Patients – and citizens – should be in charge of their data to ensure correctness, completeness and accuracy, optimizing continuity of care from their providers and effective generation of datasets for public health innovation & policy-making.
In a previous blog post arguing for an individual-centric European Health Data Space (EHDS), we presented the comments from the MyData community on the EHDS draft regulation issued in May 2022. The regulation is now final, and our focus is on how we could make it happen, building on the MyData principles. This blog post is the first one in a series where we will address data quality, tools to enhance it, data security, data “solidarity” and emerging platform solutions based on MyData operators reference model, digital wallet, intelligent digital assistant and data governance.
One way of finding out the general opinion on a subject is to ask ChatGPT and Google Gemini.

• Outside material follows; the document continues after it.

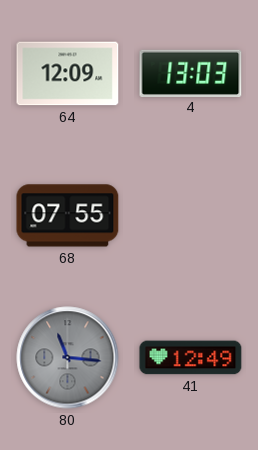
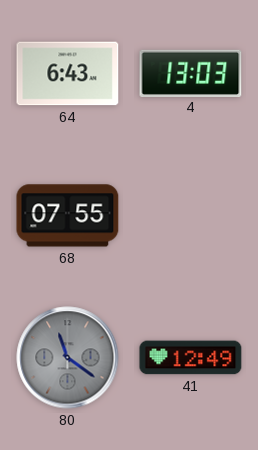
64: 12:09 -> 6:43
80: 11:16 -> 11:21
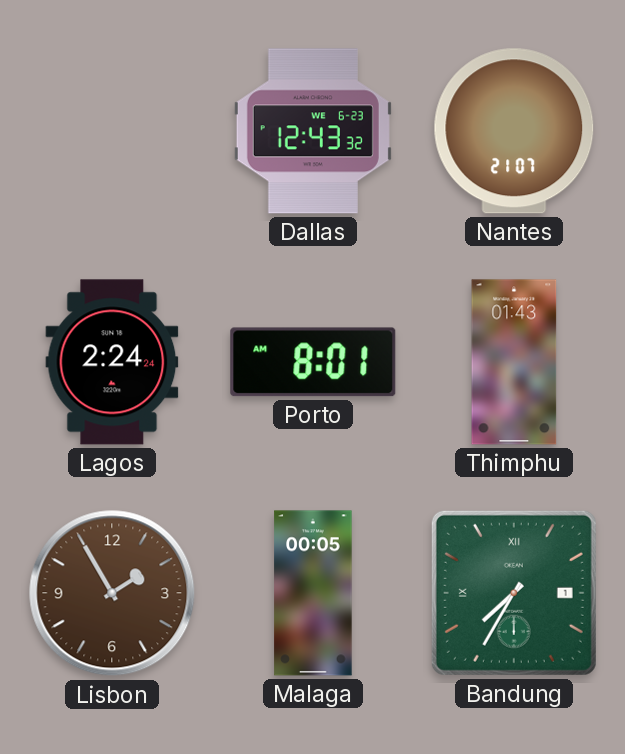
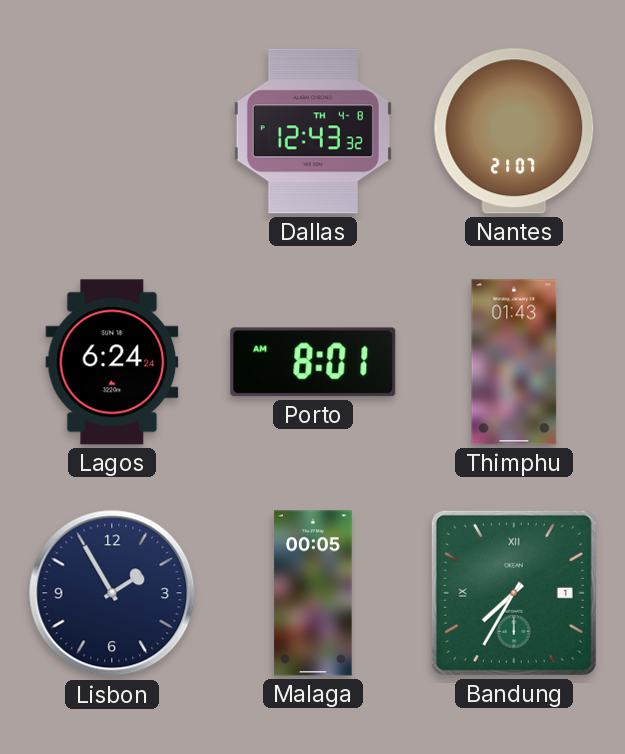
Dallas date: WE 6-23 -> TH 4-8
Lagos: 2:24 -> 6:24
Lisbon dial: brown -> navy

When asking ”why should citizens and patients be in control of their health data”, the reasons these models both put forward are benefits such as privacy and security, empowerment, improvement of care quality and healthcare outcomes, support to innovation and research, and financial benefits. In addition, ChatGPT mentions data accuracy, trust and transparency, and equal access to information.

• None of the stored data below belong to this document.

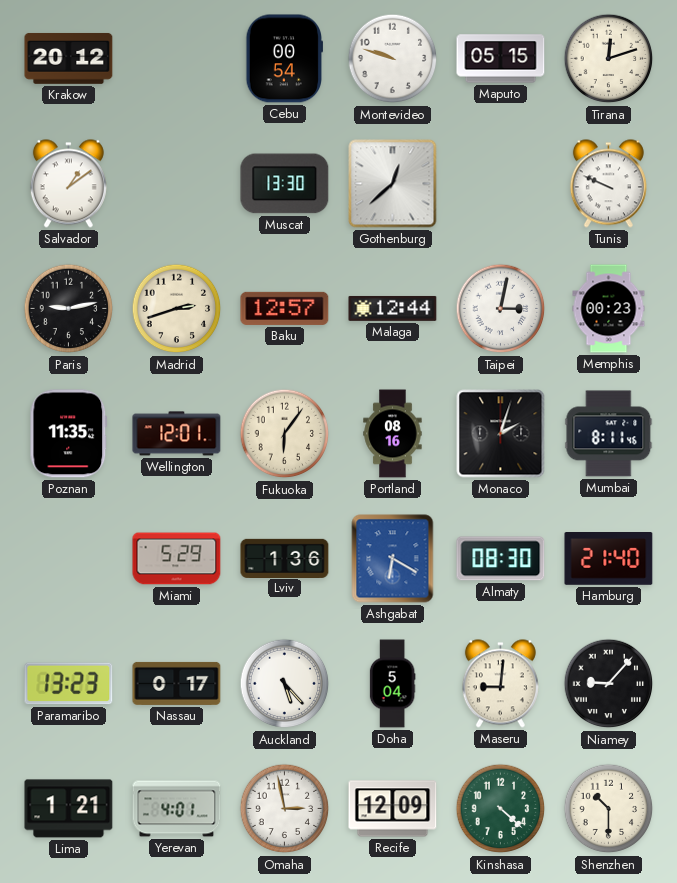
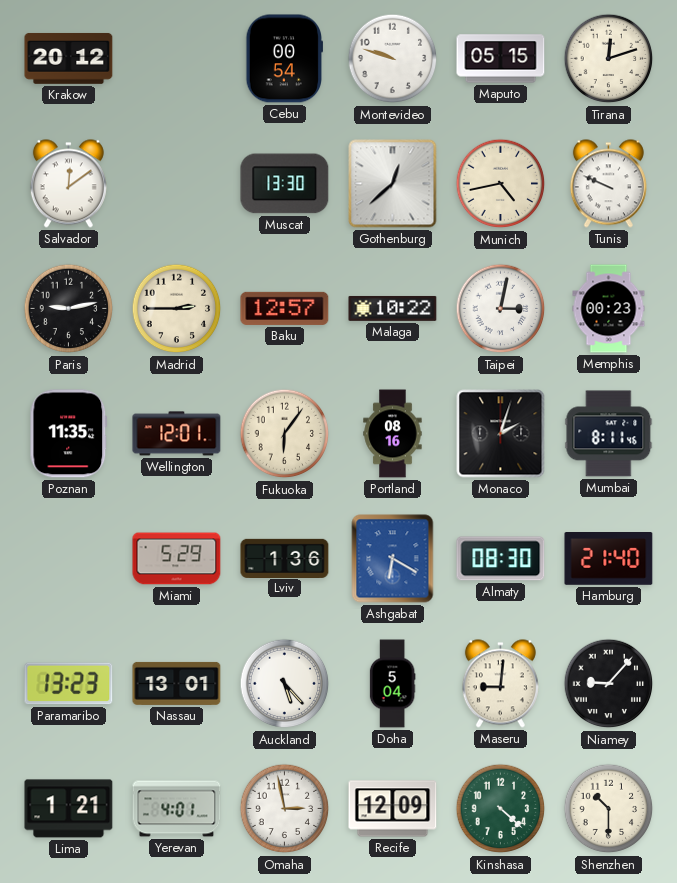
Salvador: 1:09 -> 12:09
Munich: none -> 4:43
Madrid: 2:42 -> 2:45
Malaga: 12:44 -> 10:22
Nassau: 0:17 -> 13:01
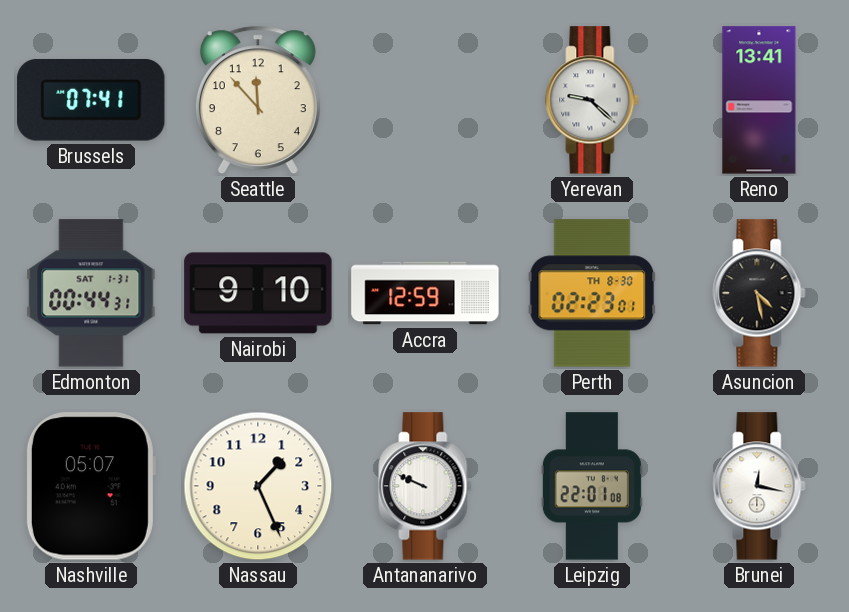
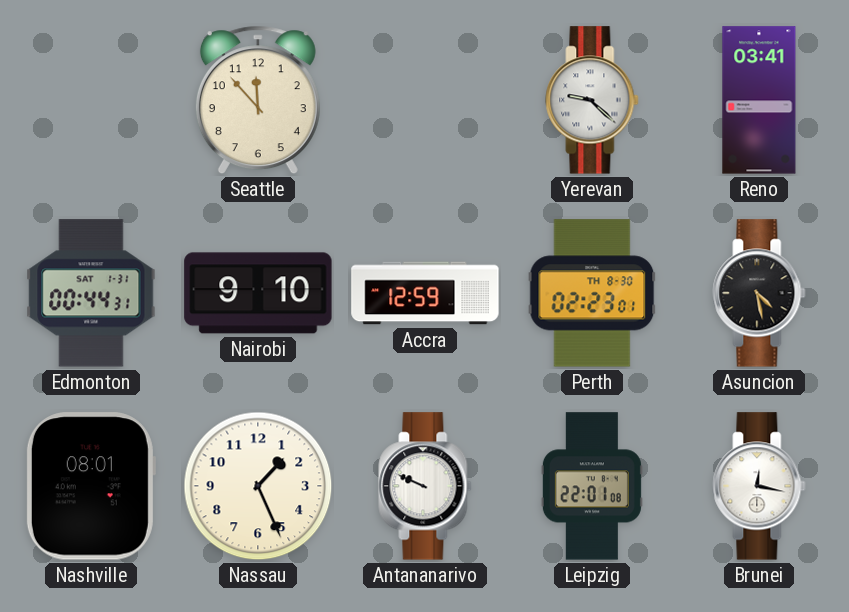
Brussels: 07:41 -> none
Reno: 13:41 -> 03:41
Nashville: 05:07 -> 08:01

All these arguments are valid. Conventional wisdom in the global healthcare sector is that they can be satisfied by the growing number of patient portals provided by hospitals, Electronic Health Records (EHRs) and by the emerging National Contact Centres for Digital Health (NCDPH) proposed in the EHDS Regulation to pool the data of individual citizens collected by healthcare organisations.
So everything seems fine! Why should I worry about my health data? Hospitals and authorities are taking care of it..right? But is that enough? Unfortunately, the answer is NO. It’s not good enough for patients, it’s not good enough for providers, it’s not good enough for researchers and policy-makers. The major reason for concern is data quality; ChatGPT partially identified this by referring to data accuracy, i.e., data integrity, correctness, and completeness of records.
The painful reality about health data
- Health data is scattered across multiple systems. Around 40% is managed and stored in one or more hospital medical record systems; while most citizens in Europe go to the same hospital throughout their life, they may be referred to a specialized hospital for a specific episode of care, or they may move and change hospitals. In other regions, like the US, citizens and patients in average move 11,7 times1 during their lifetime.
The other 60% of health data is included in GP systems, home care, vaccination centers, dispensaries, clinical trials and safety monitoring systems from pharmaceutical companies, and increasingly in wearable devices used in the context of telemedicine. - Health data is heterogeneous; it comes in a variety of formats and standards (most often proprietary, HL7, openEHR, SNOMED, LOINC, ICD and in the pharmaceutical sector, CDISC, MEDDRA). In addition, the same standard may have different extensions and interpretations across borders that limit semantic interoperability. In other words, health data is neither interoperable nor reusable without further, often cumbersome, processing called data curation.
- Health data is not readily processable. Up to 80% is in narrative format (±40% in full narrative documents, another ±40% in unstructured data with small chunks of text that may include acronyms and abbreviations (e.g “140 mg 3 tpd” meaning “140 mg 3 times per day”)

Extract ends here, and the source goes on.